Hi,
what is the best way to increase the size of the stack?
The problem: related to apples documentation [1] the stack size of a macOS main threads is 8MB and 512KB of a secondary thread (on iOS the main thread has a stack size of 1MB). This sounds reasonable for the memory of > 10years ago, but with more complex algorithms (special with much recursion) and swift on the server it would be good to increase this limit.
But I see only the possibility to change the stack-size when I do 'manual' thread-handling with NSThread [2]. We hopefully agree, that in times of grand central dispatch handling NSThreads "manual" is not the best way to do.
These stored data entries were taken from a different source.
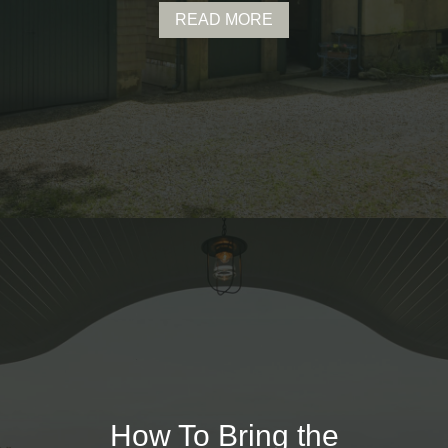
READ MORE
How To Bring the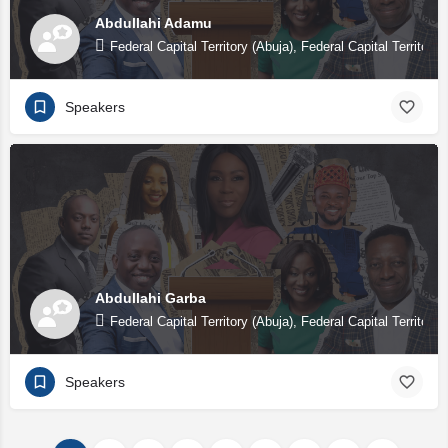
Abdullahi Adamu
Federal Capital Territory (Abuja), Federal Capital Territory 
Speakers
Abdullahi Garba
Federal Capital Territory (Abuja), Federal Capital Territory 
Speakers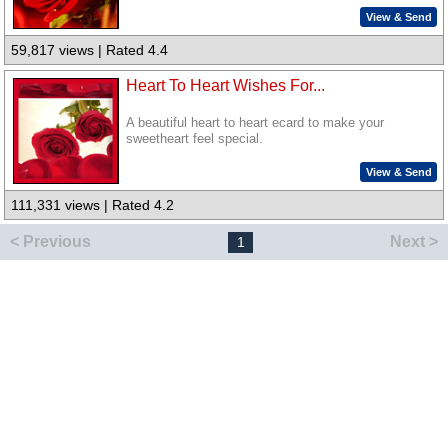
View & Send
59,817 views | Rated 4.4
Heart To Heart Wishes For...
A beautiful heart to heart ecard to make your
sweetheart feel special.
View & Send
111,331 views | Rated 4.2
< Previous
Next >
1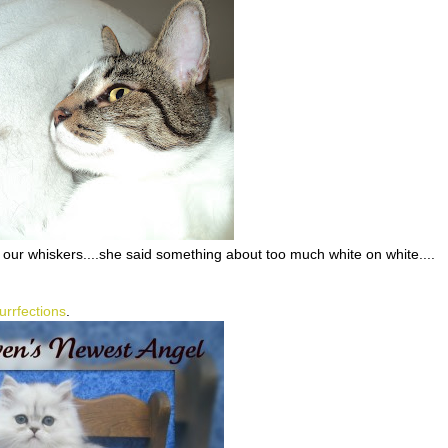
our whiskers....she said something about too much white on white....
urrfections
.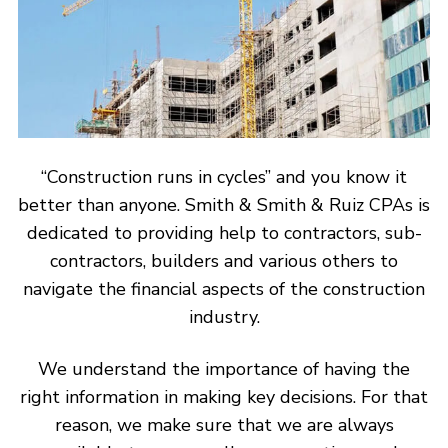
“Construction runs in cycles” and you know it
better than anyone. Smith & Smith & Ruiz CPAs is
dedicated to providing help to contractors, sub-
contractors, builders and various others to
navigate the financial aspects of the construction
industry.
We understand the importance of having the
right information in making key decisions. For that
reason, we make sure that we are always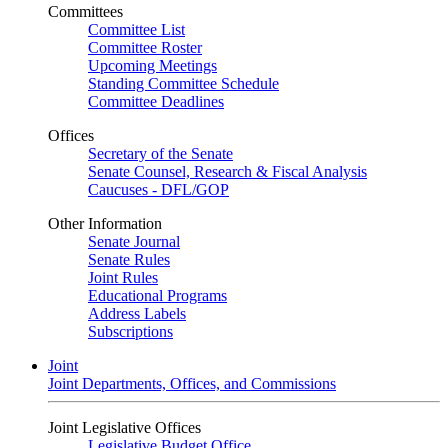
Committees
Committee List
Committee Roster
Upcoming Meetings
Standing Committee Schedule
Committee Deadlines
Offices
Secretary of the Senate
Senate Counsel, Research & Fiscal Analysis
Caucuses - DFL/GOP
Other Information
Senate Journal
Senate Rules
Joint Rules
Educational Programs
Address Labels
Subscriptions
Joint
Joint Departments, Offices, and Commissions
Joint Legislative Offices
Legislative Budget Office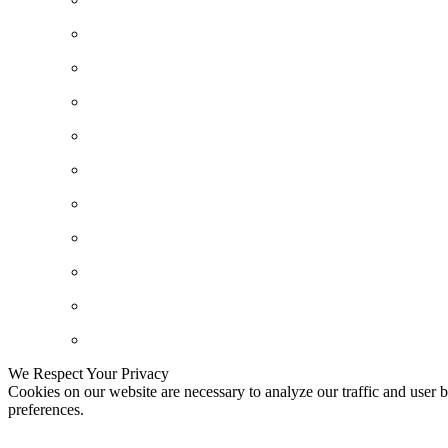
We Respect Your Privacy
Cookies on our website are necessary to analyze our traffic and user b
preferences.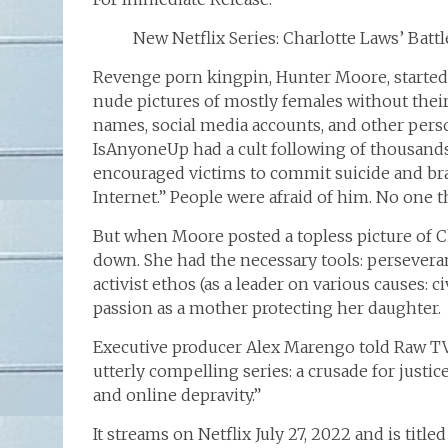
New Netflix Series: Charlotte Laws’ Bat
Revenge porn kingpin, Hunter Moore, started
nude pictures of mostly females without their
names, social media accounts, and other person
IsAnyoneUp had a cult following of thousands:
encouraged victims to commit suicide and b
Internet.” People were afraid of him. No one 
But when Moore posted a topless picture of C
down. She had the necessary tools: perseverance
activist ethos (as a leader on various causes: 
passion as a mother protecting her daughter.
Executive producer Alex Marengo told Raw TV,
utterly compelling series: a crusade for justic
and online depravity.”
It streams on Netflix July 27, 2022 and is tit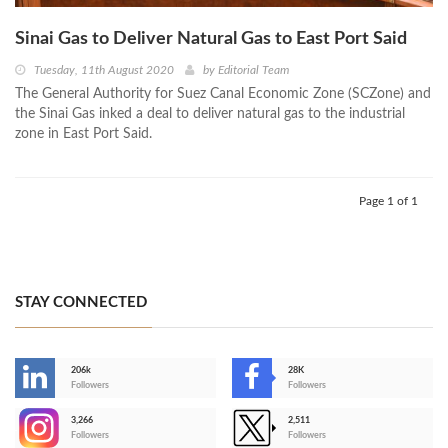
Sinai Gas to Deliver Natural Gas to East Port Said
Tuesday, 11th August 2020
by
Editorial Team
The General Authority for Suez Canal Economic Zone (SCZone) and
the Sinai Gas inked a deal to deliver natural gas to the industrial
zone in East Port Said.
Page 1 of 1
STAY CONNECTED
206k
28K
-
Followers
Followers
3,266
2,511
-
Followers
Followers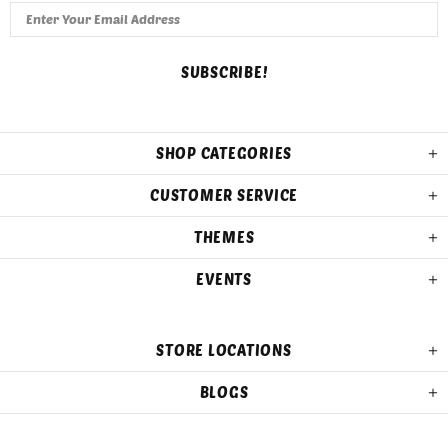
SHOP CATEGORIES
CUSTOMER SERVICE
THEMES
EVENTS
STORE LOCATIONS
BLOGS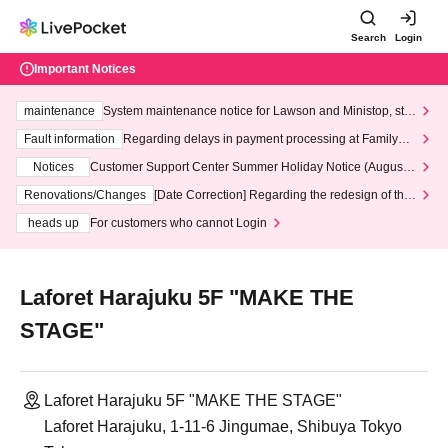
Search
Login
Important Notices
maintenance
System maintenance notice for Lawson and Ministop, star
ting at 3:00 AM on Wednesday (Wed)
Fault information
Regarding delays in payment processing at FamilyMa
rt stores
Notices
Customer Support Center Summer Holiday Notice (August 1
3th - August 14th, 2026)
Renovations/Changes
[Date Correction] Regarding the redesign of the
LivePocket website's top page
heads up
For customers who cannot Login
Laforet Harajuku 5F "MAKE THE
STAGE"
Laforet Harajuku 5F "MAKE THE STAGE"
Laforet Harajuku, 1-11-6 Jingumae, Shibuya Tokyo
Are there any other approaches?
At the moment I have the problems only with secondary threads, but changing the size of all threads easy should be possible. I can buy now an imac pro with 128GB memory, a macbook with 32GB, an AWS instance with much more memory, but secondary threads have a 512kb limit, this doesn't sound correct.
I have the problem with stack overflows (because of too small stack sizes) on macOS and on ubuntu.
One of the ideas of swift was to use more structs and immutable data instead of classes etc.. but structs need memory on the stack and with such a small stack size this is a problem (or doesn't fit to the "struct"-idea of swift)
For the main thread there is usually a platform-specific way to set its size. For Apple platforms this is done via the linker’s -stack_size argument. See the man page for details.
The situation with secondary threads depends on whether you’re using Dispatch or not:
If you’re using an explicit thread API, that API is likely to include some way to configure the stack size. It seems like you’ve already found this for NSThread.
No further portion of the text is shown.